Владимирцы-иконописцы собирали кружки, чинно окали, рассчитывали:

– Сапоги – десять алтын, рубашка – шесть алтын три деньги, портки – два алтына три деньги, сарафан, к прикладу, для бабы из крашенины – тринадцать алтын две деньга. О! видали? А харч? Мене чем за две деньги один не прокормишься. Да за угол – одна копейка две деньги в ночь [210]. И живи тут на алтын в день с бабой да с ребятишками малыми. Хуже скота почитают нас высокородные да купчины, будь они трижды прокляты, проваленные! Прости, Господи, за грешный глагол.
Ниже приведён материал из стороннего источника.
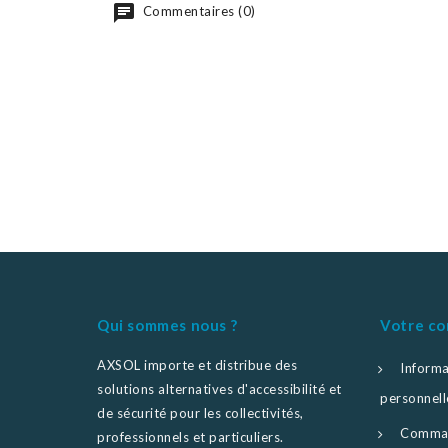
Commentaires (0)
Qui sommes nous ?
Votre c
AXSOL importe et distribue des
Informa
solutions alternatives d'accessibilité et
personnell
de sécurité pour les collectivités,
Comma
professionnels et particuliers.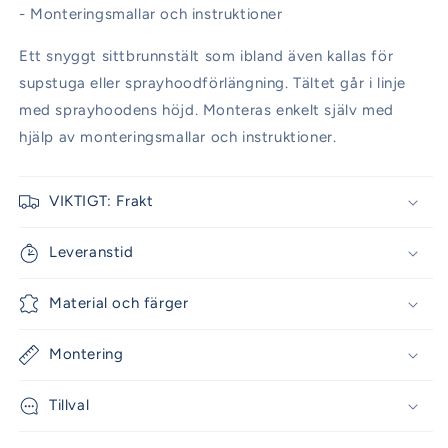
- Monteringsmallar och instruktioner
Ett snyggt sittbrunnstält som ibland även kallas för
supstuga eller sprayhoodförlängning. Tältet går i linje
med sprayhoodens höjd. Monteras enkelt själv med
hjälp av monteringsmallar och instruktioner.
VIKTIGT: Frakt
Leveranstid
Material och färger
Montering
Tillval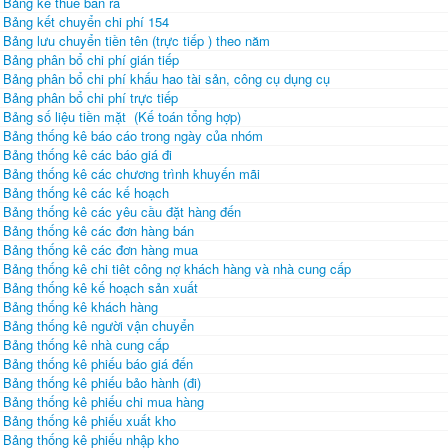
Bảng kê thuế bán ra
Bảng kết chuyển chi phí 154
Bảng lưu chuyển tiền tên (trực tiếp ) theo năm
Bảng phân bổ chi phí gián tiếp
Bảng phân bổ chi phí khấu hao tài sản, công cụ dụng cụ
Bảng phân bổ chi phí trực tiếp
Bảng số liệu tiền mặt (Kế toán tổng hợp)
Bảng thống kê báo cáo trong ngày của nhóm
Bảng thống kê các báo giá đi
Bảng thống kê các chương trình khuyến mãi
Bảng thống kê các kế hoạch
Bảng thống kê các yêu cầu đặt hàng đến
Bảng thống kê các đơn hàng bán
Bảng thống kê các đơn hàng mua
Bảng thống kê chi tiêt công nợ khách hàng và nhà cung cấp
Bảng thống kê kế hoạch sản xuất
Bảng thống kê khách hàng
Bảng thống kê người vận chuyển
Bảng thống kê nhà cung cấp
Bảng thống kê phiếu báo giá đến
Bảng thống kê phiếu bảo hành (đi)
Bảng thống kê phiếu chi mua hàng
Bảng thống kê phiếu xuất kho
Bảng thống kê phiếu nhập kho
– Чего уж там… Как ни считай, все никак сытости да обрядки с обувкою не насчитаешь, – горько подтверждали окружающие, собирая пальцы в кулак.

Толпы росли. Мелкие торгаши в разнос, не владевшие дворами на Москве и потому лишённые права торговать в рядах, сразу примкнули к восставшим:

– Мы что?! Мы такие ж, как вы, голодные! Нас в ряды не пущают, а и за рядами торговать не дают. Мешаем, дескать, мы ходу уличному. Гонят нас, товар отнимают! А для че сие? Всё для купчин царёвы люди робят! Чтоб у них, мироедов, прибытков не отбивать! Бей их, православные! Айда на купчин!

Торговые гости торопливо закрывали лавки, благоразумно прятались от толпы.

Ромодановский потребовал, чтобы Голицын и Прозоровский разрешили ему арестовать всех московских стрельцов, независимо от того, замешаны ли они в бунте или неповинны в нём, и выступить немедля в поход против «замутивших» полков. Но напуганные бояре не отважились на крутые меры. Они надеялись кончить дело миром, до чего-нибудь договориться с выборными от мятежников, убедить их вернуться на свои места и потом уже, когда всё уляжется, поодиночке расправиться с главарями.

В день отбытия в Венецию Пётр получил цидулу от князя Бориса Голицына о походе на Москву четырёх взбунтовавшихся полков.

Узнав о мятеже, царь горько раскаялся, что перед отъездом за рубеж отослал шесть стрелецких полков к устьям Дона, а зимовавшие в Азове четыре полка перебросил на литовский рубеж, в Великие Луки, вместо того чтобы дать им законный отпуск и тем, как думал он, устранить повод к новому бунту.

Но сдаться сейчас, разрешить стрельцам покинуть службу и поселиться на Москве было равносильно признанию своего бессилия перед ними. На многое согласился бы царь, только не на такой опасный шаг. «Гораздей погибнуть на копьях стрелецких, как погиб Артамон Матвеев с иными моими заступниками, – вдалбливал он себе, – нежели поддаться стрельцам. Чихнуть не успеешь, как увидишь Софью на царстве. Нет, краше смерть, чем сей стыд».

Сто семьдесят пять выборных стрельцов во главе с Фомой подходили все ближе и ближе к Москве.

В одну ночь, точно по волшебству, исчезли из столицы многие стрелецкие полки. В слободах остались почти сплошь одни стрельчихи со стрельчатами.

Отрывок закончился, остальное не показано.